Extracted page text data
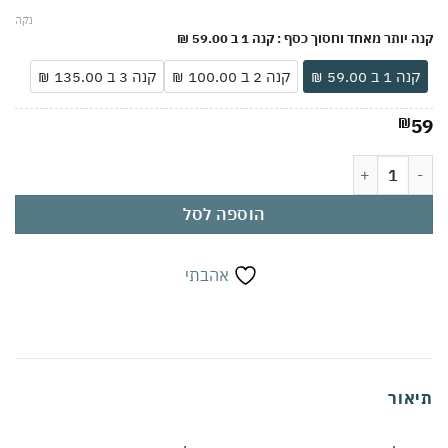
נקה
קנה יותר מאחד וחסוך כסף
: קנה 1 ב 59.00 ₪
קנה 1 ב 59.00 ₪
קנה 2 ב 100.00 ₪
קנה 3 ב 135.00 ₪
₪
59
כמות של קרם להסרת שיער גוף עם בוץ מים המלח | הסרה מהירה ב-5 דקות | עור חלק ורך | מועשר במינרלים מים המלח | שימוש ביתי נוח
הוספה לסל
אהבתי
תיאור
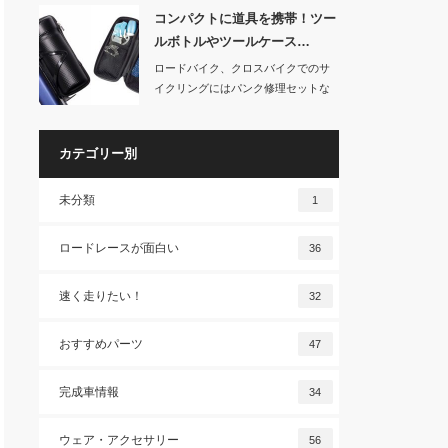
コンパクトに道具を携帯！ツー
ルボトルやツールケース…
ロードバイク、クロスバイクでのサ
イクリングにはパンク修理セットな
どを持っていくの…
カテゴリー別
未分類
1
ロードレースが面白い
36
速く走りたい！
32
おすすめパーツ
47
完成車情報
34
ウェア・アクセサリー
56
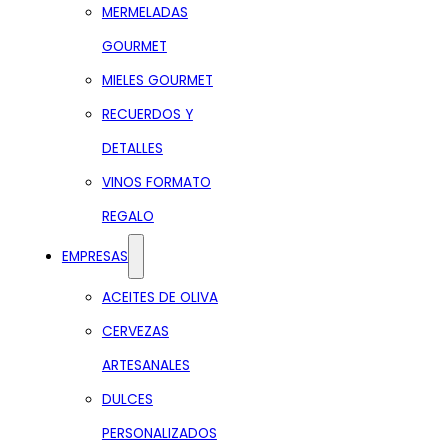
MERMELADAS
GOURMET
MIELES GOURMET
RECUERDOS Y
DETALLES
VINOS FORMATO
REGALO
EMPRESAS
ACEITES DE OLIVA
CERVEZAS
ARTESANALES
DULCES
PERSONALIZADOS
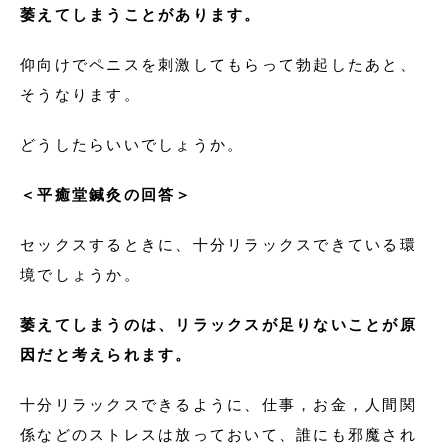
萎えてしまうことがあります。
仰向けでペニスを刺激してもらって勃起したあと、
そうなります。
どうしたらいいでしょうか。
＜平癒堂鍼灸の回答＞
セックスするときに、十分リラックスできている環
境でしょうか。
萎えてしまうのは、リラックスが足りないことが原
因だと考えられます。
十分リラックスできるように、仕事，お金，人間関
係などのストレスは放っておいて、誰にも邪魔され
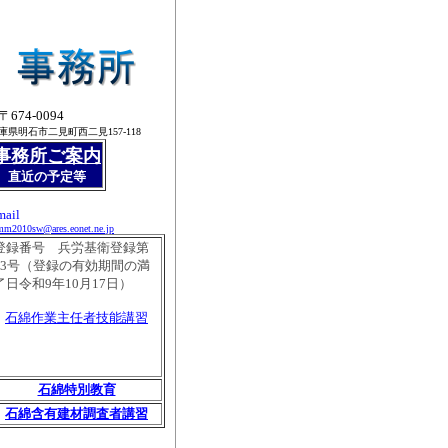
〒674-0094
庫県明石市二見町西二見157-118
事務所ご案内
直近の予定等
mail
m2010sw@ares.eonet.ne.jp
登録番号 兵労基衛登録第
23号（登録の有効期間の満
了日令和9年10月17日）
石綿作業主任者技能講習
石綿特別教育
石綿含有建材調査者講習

* * *

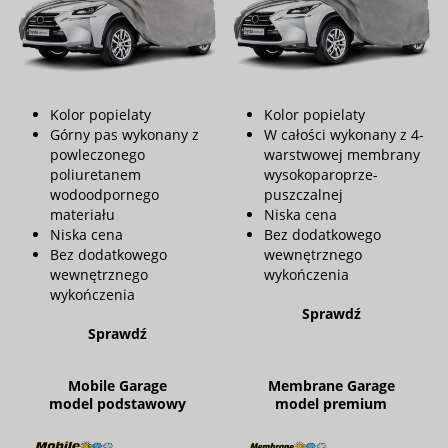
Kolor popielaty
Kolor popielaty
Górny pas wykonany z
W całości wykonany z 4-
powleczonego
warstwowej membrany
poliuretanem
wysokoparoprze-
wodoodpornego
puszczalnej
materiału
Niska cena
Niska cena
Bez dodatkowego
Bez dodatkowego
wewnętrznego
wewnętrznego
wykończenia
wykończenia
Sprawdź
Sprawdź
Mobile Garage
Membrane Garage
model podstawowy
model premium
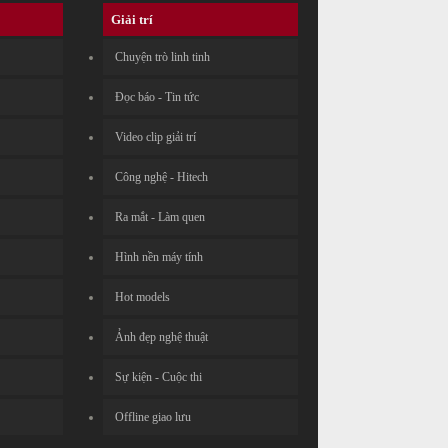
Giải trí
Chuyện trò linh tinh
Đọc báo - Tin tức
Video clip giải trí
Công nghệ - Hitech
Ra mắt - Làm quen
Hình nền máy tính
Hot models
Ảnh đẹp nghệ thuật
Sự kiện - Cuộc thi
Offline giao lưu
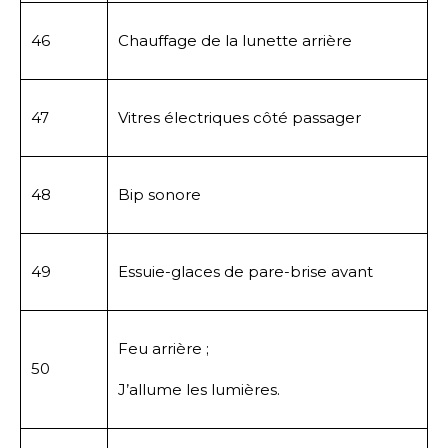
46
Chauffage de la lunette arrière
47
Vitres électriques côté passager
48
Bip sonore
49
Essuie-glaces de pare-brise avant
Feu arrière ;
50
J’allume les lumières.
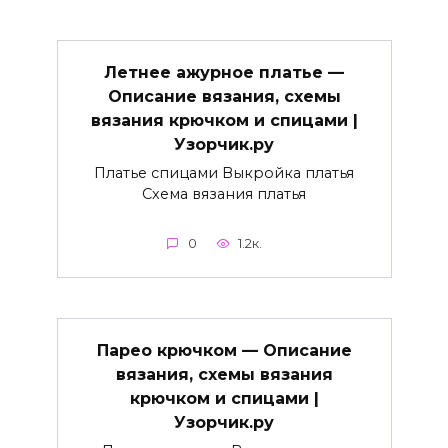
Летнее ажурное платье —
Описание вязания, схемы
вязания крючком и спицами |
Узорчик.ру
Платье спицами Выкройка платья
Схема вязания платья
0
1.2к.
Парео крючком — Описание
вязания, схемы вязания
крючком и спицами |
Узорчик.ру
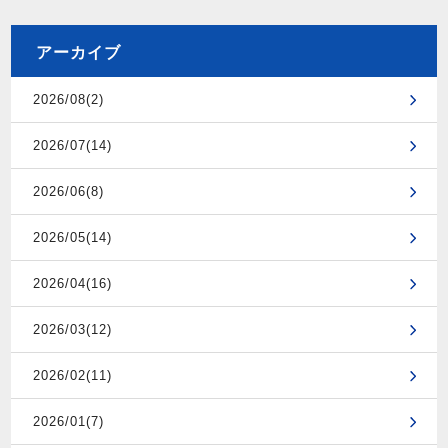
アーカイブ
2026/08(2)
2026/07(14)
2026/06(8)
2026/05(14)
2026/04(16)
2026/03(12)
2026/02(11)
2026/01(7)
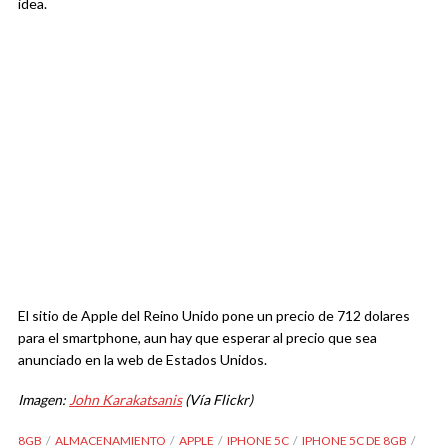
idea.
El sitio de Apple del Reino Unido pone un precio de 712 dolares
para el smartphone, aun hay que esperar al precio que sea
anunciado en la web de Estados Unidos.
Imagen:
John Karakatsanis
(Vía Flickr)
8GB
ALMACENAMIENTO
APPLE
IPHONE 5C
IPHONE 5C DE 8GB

==

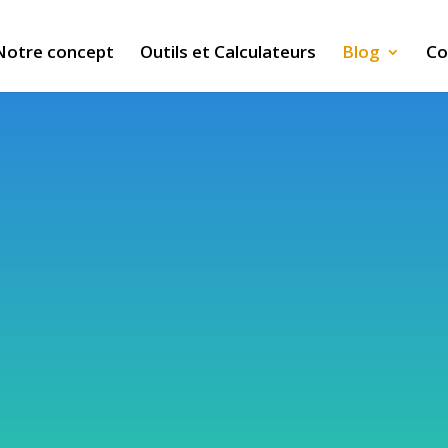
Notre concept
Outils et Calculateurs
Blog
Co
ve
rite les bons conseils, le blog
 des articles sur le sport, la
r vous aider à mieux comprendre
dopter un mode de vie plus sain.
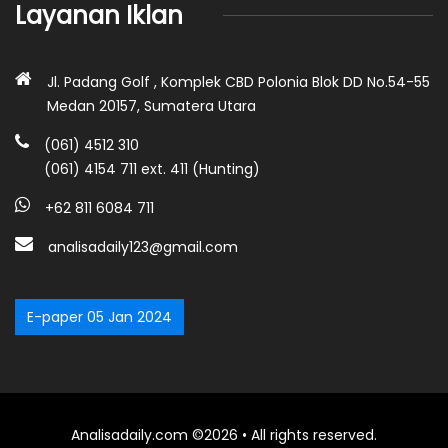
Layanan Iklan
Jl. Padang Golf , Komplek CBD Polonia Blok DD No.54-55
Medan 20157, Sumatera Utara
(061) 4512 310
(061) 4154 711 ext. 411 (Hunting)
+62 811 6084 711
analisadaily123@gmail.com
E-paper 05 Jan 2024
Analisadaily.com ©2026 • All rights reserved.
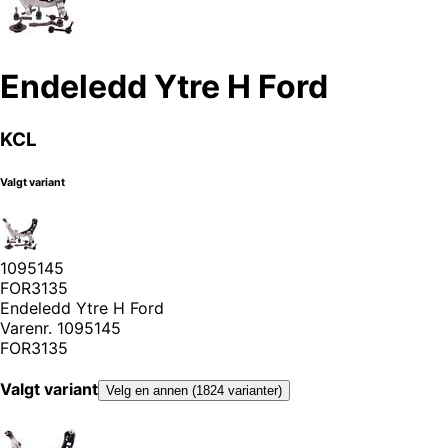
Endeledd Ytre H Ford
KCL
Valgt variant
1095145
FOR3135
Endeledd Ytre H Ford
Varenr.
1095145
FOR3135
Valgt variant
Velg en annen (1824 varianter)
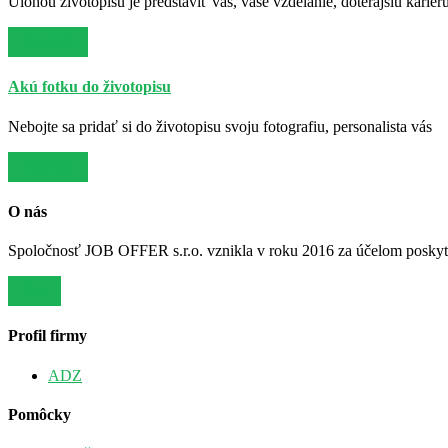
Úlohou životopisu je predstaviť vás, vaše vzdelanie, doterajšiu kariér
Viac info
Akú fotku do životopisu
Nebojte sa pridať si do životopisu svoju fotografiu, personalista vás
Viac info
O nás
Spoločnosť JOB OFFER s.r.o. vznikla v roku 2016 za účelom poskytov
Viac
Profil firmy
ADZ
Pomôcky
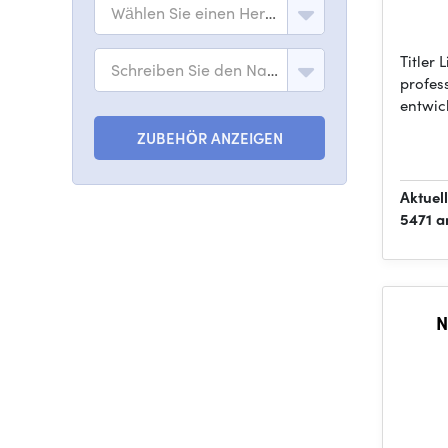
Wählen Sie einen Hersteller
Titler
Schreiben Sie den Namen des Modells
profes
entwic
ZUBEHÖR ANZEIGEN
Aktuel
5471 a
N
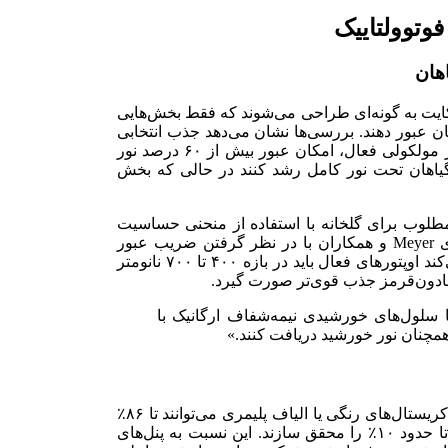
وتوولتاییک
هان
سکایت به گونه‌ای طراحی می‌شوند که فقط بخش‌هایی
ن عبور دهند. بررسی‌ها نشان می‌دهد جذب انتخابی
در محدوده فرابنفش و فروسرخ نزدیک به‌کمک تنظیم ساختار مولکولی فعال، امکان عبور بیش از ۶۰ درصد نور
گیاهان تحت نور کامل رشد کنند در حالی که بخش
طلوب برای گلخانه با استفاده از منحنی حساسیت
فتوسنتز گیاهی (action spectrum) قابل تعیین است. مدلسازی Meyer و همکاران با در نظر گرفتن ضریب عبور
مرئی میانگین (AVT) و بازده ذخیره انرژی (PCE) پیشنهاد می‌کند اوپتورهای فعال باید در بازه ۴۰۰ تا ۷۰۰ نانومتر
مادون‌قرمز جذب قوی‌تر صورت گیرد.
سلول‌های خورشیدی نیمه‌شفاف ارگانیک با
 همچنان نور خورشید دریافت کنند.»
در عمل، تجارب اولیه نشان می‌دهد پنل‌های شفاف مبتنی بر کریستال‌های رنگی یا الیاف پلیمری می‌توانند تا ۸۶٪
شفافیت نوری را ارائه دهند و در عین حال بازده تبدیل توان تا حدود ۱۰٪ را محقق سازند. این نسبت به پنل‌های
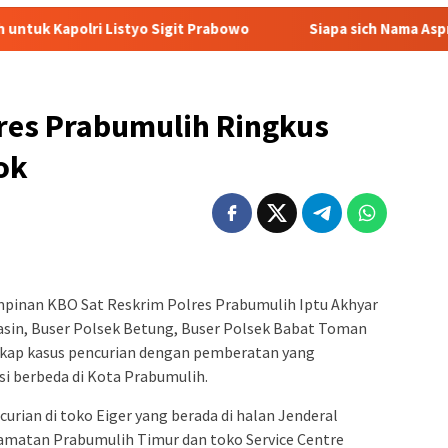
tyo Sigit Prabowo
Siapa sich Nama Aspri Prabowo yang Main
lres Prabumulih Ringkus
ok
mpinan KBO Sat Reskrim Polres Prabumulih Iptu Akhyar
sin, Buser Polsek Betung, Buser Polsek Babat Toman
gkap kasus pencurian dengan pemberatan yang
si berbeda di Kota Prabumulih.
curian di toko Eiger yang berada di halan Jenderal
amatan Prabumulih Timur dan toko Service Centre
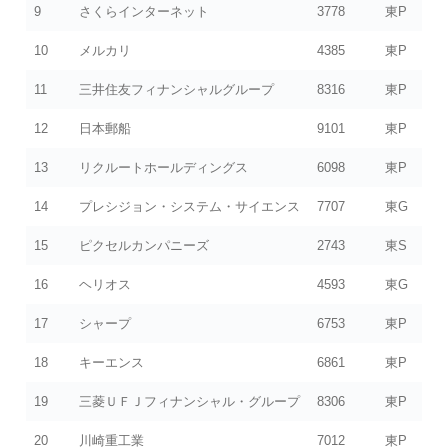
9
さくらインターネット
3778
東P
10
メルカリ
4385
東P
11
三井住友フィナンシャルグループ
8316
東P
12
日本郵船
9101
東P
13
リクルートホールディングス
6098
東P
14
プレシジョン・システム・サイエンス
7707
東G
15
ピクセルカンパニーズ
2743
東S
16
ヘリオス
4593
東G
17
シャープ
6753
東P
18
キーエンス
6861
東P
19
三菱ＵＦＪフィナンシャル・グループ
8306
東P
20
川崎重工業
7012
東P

EXERCISE INSTRUCTIONS: Reproduce all lines from the records above that include the word "کنند".

SOLVED PROBLEM:
گیاهان تحت نور کامل رشد کنند در حالی که بخش
 همچنان نور خورشید دریافت کنند.»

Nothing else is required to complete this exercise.